Information Block Start

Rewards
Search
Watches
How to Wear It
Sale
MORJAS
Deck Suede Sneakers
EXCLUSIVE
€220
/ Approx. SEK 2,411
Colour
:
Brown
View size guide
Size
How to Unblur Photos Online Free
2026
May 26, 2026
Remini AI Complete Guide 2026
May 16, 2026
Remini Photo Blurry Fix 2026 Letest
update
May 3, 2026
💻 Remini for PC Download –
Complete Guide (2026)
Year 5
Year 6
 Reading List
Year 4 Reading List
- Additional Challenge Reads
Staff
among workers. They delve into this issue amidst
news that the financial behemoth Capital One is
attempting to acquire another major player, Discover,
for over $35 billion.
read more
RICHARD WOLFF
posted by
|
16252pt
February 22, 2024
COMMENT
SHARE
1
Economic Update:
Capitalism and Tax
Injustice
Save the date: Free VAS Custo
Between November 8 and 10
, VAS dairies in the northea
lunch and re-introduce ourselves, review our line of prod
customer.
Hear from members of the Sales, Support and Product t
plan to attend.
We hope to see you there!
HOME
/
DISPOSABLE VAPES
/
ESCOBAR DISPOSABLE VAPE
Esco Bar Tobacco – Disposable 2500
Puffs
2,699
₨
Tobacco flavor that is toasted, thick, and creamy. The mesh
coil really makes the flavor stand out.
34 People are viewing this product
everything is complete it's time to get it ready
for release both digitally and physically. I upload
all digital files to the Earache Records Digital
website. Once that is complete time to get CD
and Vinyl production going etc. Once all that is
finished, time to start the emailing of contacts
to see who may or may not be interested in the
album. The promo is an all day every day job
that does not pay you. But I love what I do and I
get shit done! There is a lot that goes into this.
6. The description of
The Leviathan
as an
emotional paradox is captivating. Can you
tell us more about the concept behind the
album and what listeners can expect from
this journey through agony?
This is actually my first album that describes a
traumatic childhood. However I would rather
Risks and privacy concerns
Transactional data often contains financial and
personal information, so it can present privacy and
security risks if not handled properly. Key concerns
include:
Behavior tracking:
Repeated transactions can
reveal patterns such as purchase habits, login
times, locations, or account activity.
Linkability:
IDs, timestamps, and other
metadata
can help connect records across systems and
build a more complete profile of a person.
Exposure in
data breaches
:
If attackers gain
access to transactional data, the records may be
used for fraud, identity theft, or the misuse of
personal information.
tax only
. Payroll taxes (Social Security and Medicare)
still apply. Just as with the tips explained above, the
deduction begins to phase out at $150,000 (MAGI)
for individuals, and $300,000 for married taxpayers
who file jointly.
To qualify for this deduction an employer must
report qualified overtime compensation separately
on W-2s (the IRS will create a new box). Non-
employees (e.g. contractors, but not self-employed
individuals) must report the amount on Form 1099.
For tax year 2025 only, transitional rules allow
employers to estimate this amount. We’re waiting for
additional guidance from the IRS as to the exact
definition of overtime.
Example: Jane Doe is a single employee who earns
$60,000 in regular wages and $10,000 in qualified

Information Block End
Information Block Start

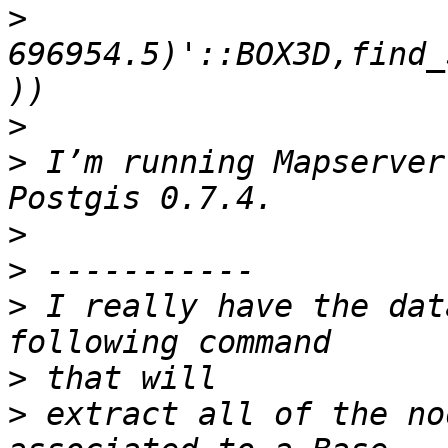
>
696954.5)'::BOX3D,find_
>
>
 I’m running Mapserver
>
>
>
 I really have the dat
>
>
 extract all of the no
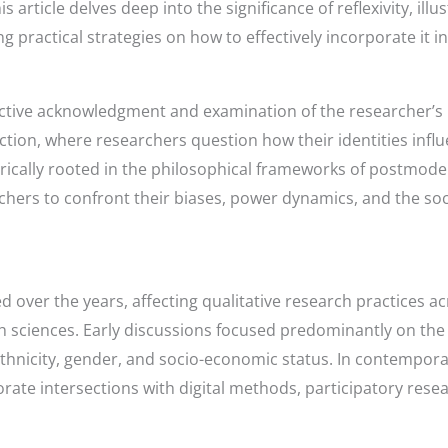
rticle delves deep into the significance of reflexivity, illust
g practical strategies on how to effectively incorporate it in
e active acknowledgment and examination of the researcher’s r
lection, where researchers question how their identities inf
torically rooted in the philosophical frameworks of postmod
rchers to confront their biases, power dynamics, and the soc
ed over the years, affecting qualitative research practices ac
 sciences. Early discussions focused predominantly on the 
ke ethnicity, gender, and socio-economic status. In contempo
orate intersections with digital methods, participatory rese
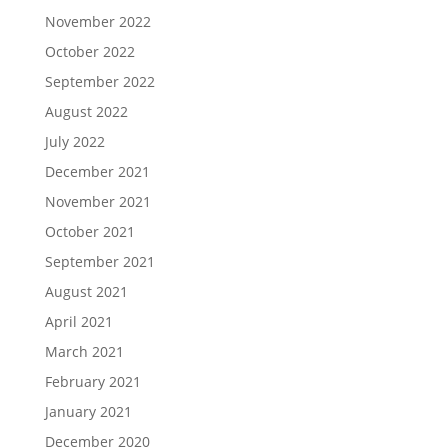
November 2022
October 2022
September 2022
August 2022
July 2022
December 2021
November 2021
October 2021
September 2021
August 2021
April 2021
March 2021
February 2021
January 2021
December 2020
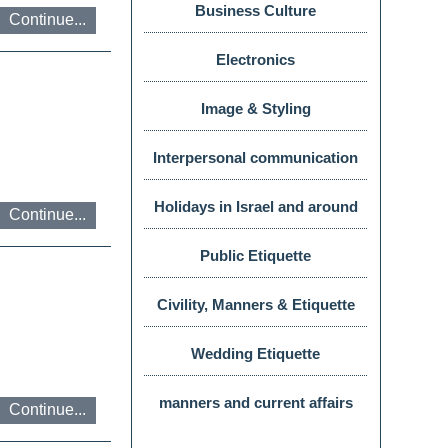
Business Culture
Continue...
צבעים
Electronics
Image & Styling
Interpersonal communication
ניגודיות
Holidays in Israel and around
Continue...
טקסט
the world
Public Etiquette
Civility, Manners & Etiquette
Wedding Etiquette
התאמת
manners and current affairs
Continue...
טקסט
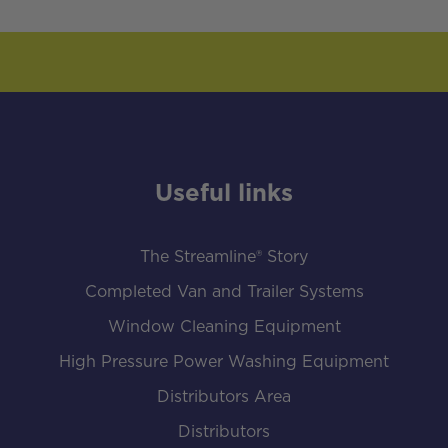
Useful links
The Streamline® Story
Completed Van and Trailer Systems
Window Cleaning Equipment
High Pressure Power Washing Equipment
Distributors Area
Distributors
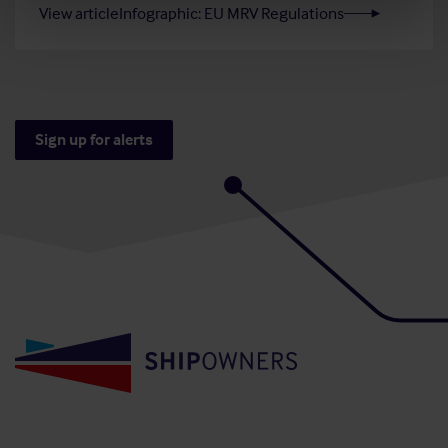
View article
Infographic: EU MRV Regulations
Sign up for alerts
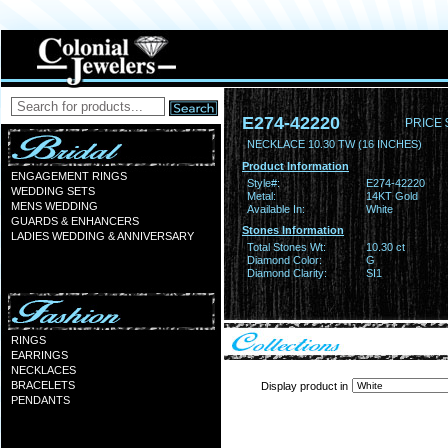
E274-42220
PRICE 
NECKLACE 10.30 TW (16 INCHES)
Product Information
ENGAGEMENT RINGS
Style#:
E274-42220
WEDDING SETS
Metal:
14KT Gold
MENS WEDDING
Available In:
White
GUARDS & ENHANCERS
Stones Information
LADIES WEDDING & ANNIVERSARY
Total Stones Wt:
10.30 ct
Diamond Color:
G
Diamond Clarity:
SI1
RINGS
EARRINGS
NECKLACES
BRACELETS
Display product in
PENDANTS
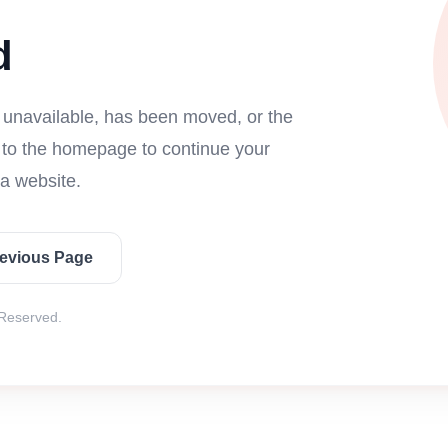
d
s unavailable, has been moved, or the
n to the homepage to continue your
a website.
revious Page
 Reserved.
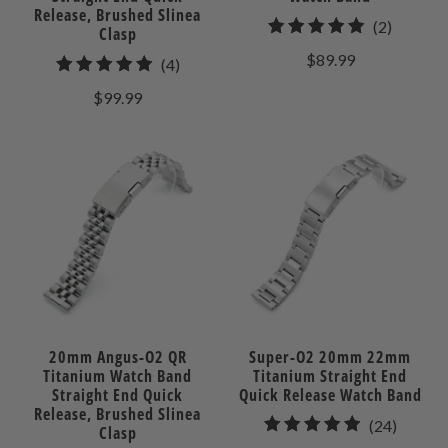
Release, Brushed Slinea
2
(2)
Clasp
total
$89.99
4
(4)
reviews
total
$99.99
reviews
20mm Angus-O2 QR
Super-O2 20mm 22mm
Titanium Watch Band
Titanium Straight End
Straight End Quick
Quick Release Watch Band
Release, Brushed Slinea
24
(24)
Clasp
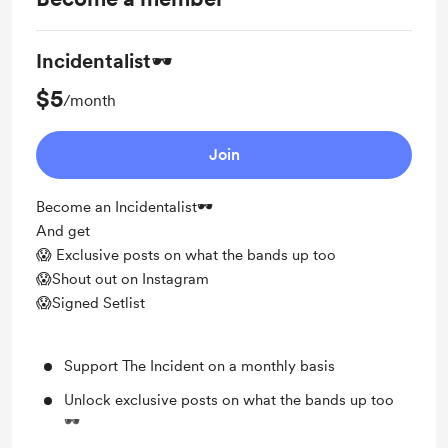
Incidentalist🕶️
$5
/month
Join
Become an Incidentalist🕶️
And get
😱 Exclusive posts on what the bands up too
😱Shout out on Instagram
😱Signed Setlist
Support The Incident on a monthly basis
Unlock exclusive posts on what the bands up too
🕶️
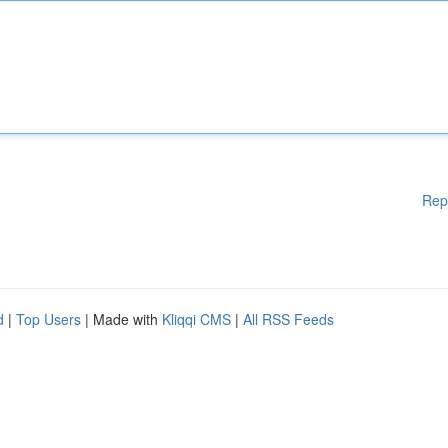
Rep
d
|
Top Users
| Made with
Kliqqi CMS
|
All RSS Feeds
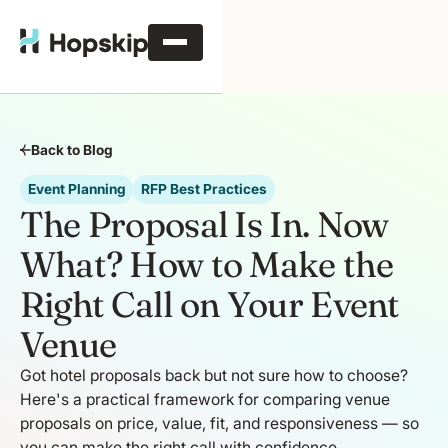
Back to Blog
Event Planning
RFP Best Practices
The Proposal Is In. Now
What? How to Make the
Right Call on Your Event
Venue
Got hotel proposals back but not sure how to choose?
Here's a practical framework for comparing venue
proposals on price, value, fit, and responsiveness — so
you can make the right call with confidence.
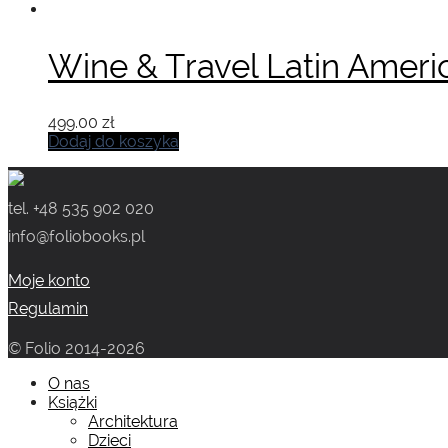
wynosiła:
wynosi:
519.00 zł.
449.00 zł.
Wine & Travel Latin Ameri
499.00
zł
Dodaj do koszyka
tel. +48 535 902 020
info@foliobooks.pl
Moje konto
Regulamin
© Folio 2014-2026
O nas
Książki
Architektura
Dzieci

Information Block End
Information Block Start

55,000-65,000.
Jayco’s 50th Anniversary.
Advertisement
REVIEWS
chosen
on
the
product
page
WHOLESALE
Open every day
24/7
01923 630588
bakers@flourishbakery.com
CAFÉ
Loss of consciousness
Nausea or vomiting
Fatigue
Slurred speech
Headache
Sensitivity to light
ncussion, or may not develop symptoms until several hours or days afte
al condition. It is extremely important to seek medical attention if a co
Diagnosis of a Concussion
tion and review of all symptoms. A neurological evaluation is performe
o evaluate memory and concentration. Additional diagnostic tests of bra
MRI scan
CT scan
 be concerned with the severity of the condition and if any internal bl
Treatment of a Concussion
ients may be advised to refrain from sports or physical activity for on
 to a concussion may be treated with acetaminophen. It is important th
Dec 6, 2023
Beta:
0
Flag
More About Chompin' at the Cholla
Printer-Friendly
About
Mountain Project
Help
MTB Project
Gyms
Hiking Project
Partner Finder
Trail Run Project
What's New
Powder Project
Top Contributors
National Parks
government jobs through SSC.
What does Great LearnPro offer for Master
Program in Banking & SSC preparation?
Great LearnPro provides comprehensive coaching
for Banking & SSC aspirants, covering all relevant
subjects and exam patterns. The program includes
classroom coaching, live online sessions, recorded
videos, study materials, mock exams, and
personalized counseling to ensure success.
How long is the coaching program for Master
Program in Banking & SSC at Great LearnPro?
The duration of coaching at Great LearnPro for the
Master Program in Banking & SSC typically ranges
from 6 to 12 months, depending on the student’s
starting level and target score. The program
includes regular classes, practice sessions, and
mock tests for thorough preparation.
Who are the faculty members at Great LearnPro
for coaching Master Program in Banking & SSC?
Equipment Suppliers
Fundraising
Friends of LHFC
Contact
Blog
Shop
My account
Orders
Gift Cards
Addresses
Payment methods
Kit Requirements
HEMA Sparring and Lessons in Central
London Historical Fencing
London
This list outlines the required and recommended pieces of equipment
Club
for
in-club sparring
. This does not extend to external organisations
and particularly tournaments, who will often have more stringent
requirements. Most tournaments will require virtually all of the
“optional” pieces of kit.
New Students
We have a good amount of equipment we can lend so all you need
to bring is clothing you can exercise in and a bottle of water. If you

Information Block End

Your task: Precisely the lines between those holding "Great LearnPro provides" and "Master Program in Banking & SSC typically", inclusive, are to be reproduced from the listing above, with nothing added.

Answer to this problem:
Great LearnPro provides comprehensive coaching
for Banking & SSC aspirants, covering all relevant
subjects and exam patterns. The program includes
classroom coaching, live online sessions, recorded
videos, study materials, mock exams, and
personalized counseling to ensure success.
How long is the coaching program for Master
Program in Banking & SSC at Great LearnPro?
The duration of coaching at Great LearnPro for the
Master Program in Banking & SSC typically ranges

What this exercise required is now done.